START Extracted material

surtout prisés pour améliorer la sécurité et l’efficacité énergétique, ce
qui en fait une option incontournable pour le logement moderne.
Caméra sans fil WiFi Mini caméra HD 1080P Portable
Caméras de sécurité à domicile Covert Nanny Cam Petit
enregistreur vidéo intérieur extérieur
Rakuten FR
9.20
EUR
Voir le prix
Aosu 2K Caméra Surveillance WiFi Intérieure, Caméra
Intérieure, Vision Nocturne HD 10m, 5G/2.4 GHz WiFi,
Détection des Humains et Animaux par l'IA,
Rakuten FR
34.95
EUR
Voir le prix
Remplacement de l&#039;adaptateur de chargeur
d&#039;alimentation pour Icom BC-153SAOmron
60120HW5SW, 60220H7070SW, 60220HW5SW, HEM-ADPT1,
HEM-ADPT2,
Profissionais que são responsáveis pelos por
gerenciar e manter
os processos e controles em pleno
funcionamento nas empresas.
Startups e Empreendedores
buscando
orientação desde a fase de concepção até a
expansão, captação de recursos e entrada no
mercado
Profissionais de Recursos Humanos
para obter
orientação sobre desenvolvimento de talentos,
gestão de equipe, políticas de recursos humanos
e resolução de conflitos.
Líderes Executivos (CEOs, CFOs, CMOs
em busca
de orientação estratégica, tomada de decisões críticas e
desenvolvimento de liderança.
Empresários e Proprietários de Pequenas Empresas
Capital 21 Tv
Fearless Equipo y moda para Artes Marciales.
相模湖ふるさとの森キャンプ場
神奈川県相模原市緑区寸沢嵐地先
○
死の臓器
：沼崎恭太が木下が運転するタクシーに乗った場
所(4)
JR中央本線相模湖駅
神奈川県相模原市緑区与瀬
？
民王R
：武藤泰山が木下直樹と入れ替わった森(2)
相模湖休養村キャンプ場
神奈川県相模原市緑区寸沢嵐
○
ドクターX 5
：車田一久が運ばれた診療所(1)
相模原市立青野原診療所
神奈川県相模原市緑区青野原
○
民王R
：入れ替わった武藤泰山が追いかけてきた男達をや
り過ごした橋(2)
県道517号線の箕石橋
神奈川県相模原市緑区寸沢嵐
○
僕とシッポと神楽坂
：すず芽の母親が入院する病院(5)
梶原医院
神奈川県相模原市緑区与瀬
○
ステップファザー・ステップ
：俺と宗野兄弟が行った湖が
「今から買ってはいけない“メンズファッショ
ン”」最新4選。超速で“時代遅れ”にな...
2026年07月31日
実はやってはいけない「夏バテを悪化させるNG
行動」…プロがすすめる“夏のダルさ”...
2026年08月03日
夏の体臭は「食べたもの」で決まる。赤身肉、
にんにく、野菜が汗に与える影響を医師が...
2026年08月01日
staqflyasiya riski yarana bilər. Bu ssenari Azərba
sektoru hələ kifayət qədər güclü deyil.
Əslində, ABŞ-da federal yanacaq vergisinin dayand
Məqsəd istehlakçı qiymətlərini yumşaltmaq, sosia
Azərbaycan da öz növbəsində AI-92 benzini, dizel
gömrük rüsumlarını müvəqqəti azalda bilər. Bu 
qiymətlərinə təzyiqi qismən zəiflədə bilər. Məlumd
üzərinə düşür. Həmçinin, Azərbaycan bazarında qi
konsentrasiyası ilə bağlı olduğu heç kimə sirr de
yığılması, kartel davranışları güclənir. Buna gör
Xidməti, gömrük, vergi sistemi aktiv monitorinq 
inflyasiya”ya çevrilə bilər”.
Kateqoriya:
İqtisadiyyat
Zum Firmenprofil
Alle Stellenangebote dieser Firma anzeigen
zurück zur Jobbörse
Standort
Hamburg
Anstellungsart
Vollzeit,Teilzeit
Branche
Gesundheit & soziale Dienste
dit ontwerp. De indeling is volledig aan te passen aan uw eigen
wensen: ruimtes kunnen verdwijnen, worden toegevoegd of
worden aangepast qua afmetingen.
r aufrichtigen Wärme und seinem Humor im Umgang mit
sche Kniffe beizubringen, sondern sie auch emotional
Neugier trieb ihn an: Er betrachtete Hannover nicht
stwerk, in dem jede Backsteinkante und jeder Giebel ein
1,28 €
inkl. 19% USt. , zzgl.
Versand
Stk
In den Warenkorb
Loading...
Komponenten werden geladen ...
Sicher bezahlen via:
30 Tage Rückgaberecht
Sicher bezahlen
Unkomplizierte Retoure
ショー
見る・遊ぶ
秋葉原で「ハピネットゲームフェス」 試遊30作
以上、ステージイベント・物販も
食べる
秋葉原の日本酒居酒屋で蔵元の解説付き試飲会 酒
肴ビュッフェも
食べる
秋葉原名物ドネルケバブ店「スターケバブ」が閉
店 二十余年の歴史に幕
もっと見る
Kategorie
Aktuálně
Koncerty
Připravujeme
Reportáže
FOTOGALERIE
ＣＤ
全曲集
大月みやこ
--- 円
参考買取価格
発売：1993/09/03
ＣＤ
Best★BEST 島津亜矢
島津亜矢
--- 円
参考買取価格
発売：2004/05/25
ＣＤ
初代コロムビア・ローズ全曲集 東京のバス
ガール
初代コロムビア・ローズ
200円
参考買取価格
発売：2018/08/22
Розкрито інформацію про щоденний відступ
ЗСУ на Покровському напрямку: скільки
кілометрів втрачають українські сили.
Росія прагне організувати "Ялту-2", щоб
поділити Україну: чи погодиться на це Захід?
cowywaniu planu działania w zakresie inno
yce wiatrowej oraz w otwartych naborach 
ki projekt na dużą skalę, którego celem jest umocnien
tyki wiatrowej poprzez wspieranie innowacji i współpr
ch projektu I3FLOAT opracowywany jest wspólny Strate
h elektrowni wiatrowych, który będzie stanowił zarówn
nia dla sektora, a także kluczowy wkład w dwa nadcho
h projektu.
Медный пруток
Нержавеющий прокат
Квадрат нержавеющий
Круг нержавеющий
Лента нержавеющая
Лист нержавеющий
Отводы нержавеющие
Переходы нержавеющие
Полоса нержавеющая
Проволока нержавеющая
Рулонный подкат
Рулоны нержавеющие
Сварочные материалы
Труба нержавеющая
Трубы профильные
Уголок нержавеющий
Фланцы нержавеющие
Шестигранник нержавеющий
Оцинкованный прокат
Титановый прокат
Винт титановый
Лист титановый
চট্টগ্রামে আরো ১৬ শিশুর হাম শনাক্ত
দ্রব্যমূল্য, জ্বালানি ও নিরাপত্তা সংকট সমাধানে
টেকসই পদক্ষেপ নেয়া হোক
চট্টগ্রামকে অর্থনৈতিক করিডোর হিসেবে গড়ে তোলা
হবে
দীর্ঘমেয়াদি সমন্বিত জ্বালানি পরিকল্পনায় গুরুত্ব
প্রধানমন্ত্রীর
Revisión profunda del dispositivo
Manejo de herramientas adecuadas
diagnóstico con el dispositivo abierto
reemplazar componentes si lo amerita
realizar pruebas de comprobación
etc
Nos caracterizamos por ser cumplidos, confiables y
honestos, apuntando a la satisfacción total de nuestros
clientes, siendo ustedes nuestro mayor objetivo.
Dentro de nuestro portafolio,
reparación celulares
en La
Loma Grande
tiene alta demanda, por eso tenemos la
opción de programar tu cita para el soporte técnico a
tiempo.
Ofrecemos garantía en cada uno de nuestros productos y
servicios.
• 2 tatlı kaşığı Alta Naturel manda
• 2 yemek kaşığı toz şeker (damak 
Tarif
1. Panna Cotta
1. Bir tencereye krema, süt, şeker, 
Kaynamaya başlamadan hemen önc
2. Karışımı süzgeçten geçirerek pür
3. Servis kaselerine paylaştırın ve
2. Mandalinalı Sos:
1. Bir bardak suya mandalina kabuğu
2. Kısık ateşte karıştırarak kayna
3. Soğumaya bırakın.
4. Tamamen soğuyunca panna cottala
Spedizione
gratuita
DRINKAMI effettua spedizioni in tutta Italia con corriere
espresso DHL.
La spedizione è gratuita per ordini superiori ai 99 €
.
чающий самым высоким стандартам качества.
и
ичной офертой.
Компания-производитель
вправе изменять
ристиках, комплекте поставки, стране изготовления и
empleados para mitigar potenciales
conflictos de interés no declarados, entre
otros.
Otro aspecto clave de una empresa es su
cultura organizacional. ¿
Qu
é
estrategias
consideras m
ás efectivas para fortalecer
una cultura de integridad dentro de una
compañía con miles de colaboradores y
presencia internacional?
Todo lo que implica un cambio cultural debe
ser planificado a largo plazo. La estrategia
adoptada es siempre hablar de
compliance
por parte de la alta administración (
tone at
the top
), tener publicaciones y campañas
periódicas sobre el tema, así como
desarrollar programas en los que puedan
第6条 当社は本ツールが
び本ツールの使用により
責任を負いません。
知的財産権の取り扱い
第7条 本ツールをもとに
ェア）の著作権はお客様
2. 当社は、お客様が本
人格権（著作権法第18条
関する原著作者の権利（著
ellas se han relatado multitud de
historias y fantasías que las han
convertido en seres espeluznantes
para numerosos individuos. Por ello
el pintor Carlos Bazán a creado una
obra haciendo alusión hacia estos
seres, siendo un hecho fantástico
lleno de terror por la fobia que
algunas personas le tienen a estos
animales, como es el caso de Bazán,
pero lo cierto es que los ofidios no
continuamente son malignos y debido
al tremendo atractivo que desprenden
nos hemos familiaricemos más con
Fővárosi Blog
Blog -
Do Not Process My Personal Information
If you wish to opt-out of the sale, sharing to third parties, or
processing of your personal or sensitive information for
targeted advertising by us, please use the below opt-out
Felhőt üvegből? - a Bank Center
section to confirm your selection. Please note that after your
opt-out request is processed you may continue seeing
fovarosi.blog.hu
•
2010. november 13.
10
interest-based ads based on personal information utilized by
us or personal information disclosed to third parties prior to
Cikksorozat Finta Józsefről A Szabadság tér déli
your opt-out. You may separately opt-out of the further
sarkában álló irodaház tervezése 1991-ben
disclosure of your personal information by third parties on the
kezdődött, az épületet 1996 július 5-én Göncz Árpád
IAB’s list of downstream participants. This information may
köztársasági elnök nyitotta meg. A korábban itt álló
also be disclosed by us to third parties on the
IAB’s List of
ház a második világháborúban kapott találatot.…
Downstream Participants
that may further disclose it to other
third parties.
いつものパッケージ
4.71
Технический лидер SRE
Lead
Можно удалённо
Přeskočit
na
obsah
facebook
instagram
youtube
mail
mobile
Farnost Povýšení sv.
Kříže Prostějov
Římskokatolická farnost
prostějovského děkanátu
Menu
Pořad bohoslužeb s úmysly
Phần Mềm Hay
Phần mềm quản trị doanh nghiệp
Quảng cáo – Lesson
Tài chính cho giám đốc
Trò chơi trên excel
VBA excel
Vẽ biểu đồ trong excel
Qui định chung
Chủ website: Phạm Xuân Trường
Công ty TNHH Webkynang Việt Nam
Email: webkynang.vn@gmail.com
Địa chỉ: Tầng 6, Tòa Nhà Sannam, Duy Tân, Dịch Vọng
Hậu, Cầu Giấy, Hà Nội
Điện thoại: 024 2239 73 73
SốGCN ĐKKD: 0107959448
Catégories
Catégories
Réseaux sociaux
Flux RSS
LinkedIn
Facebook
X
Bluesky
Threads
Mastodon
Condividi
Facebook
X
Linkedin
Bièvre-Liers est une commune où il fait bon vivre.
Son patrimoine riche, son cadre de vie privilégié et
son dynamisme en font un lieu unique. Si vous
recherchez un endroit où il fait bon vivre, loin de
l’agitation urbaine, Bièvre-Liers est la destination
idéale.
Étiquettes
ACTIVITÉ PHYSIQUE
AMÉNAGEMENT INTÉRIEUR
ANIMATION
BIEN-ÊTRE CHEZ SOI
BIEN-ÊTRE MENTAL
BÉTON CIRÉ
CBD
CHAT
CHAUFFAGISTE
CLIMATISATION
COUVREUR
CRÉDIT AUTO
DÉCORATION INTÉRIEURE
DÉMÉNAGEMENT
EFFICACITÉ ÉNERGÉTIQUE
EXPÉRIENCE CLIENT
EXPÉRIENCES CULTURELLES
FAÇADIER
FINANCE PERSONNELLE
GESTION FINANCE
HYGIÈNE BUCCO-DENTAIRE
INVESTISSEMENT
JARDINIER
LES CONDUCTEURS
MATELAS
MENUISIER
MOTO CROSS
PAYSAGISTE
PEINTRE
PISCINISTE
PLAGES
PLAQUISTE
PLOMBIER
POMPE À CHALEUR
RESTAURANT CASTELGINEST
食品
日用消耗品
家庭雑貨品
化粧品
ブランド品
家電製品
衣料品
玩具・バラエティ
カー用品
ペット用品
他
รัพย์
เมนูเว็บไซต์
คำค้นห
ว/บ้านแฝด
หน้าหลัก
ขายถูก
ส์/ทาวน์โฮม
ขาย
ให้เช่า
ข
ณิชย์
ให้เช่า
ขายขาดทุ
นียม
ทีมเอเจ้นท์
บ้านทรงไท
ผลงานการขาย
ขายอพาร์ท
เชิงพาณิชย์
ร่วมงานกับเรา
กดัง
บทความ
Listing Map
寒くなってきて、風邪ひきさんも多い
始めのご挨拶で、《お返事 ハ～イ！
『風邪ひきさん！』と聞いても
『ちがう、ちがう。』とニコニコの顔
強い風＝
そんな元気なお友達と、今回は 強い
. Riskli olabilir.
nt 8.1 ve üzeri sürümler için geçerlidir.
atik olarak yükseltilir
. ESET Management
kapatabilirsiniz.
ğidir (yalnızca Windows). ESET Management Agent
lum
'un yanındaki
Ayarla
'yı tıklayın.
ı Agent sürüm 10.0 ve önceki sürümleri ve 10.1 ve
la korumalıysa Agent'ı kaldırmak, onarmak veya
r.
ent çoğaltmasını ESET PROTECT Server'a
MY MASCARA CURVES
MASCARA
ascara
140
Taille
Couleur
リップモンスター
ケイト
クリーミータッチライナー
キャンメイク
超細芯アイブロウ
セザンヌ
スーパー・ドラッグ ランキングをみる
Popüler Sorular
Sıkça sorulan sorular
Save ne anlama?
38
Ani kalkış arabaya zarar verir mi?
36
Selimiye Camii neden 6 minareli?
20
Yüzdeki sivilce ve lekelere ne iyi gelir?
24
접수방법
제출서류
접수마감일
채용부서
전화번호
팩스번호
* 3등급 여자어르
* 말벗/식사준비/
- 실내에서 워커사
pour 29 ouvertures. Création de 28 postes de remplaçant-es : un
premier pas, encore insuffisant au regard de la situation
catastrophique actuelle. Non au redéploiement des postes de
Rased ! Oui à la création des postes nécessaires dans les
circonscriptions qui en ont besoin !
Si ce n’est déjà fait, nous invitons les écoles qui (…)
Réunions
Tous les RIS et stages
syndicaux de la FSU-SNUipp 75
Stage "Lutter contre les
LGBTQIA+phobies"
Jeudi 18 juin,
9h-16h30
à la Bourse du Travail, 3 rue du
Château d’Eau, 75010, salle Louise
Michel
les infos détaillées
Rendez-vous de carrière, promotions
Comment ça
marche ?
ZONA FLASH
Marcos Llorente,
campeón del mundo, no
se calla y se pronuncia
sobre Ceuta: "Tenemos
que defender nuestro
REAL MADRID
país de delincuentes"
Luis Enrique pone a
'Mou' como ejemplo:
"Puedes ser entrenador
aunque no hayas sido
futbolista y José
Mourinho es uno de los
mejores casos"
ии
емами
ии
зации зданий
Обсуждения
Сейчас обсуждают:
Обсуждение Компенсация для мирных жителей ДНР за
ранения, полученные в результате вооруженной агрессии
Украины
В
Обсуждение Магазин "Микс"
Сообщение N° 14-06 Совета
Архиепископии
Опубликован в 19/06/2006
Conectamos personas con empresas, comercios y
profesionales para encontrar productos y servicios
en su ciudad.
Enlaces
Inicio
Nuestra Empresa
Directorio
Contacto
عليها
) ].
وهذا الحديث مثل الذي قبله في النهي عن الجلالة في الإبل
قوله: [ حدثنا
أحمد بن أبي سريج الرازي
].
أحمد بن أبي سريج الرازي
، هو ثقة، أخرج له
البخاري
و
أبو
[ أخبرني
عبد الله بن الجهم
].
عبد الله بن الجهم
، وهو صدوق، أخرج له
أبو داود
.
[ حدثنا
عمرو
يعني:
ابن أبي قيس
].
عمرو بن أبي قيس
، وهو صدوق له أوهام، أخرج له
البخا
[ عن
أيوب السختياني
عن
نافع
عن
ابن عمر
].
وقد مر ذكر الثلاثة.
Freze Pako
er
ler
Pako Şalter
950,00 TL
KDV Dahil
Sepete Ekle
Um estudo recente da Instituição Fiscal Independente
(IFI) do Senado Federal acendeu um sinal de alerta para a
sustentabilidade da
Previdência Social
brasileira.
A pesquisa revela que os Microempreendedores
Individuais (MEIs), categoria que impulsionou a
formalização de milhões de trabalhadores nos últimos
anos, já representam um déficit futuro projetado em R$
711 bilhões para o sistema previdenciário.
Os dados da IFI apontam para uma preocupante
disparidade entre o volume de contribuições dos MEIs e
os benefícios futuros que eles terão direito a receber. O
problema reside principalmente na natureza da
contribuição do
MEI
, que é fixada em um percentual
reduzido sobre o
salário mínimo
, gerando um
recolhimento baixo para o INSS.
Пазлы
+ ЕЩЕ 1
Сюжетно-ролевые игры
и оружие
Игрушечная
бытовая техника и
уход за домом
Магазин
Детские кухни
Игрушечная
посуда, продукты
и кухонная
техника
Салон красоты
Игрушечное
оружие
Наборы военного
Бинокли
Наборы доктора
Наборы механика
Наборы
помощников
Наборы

END Extracted material

Starting at the line that has "FOTOGALERIE" and ending at the line that has "h elektrowni wiatrowych, który", please write out the lines above exactly, leaving out all others.

Task output -
FOTOGALERIE
ＣＤ
全曲集
大月みやこ
--- 円
参考買取価格
発売：1993/09/03
ＣＤ
Best★BEST 島津亜矢
島津亜矢
--- 円
参考買取価格
発売：2004/05/25
ＣＤ
初代コロムビア・ローズ全曲集 東京のバス
ガール
初代コロムビア・ローズ
200円
参考買取価格
発売：2018/08/22
Розкрито інформацію про щоденний відступ
ЗСУ на Покровському напрямку: скільки
кілометрів втрачають українські сили.
Росія прагне організувати "Ялту-2", щоб
поділити Україну: чи погодиться на це Захід?
cowywaniu planu działania w zakresie inno
yce wiatrowej oraz w otwartych naborach 
ki projekt na dużą skalę, którego celem jest umocnien
tyki wiatrowej poprzez wspieranie innowacji i współpr
ch projektu I3FLOAT opracowywany jest wspólny Strate
h elektrowni wiatrowych, który będzie stanowił zarówn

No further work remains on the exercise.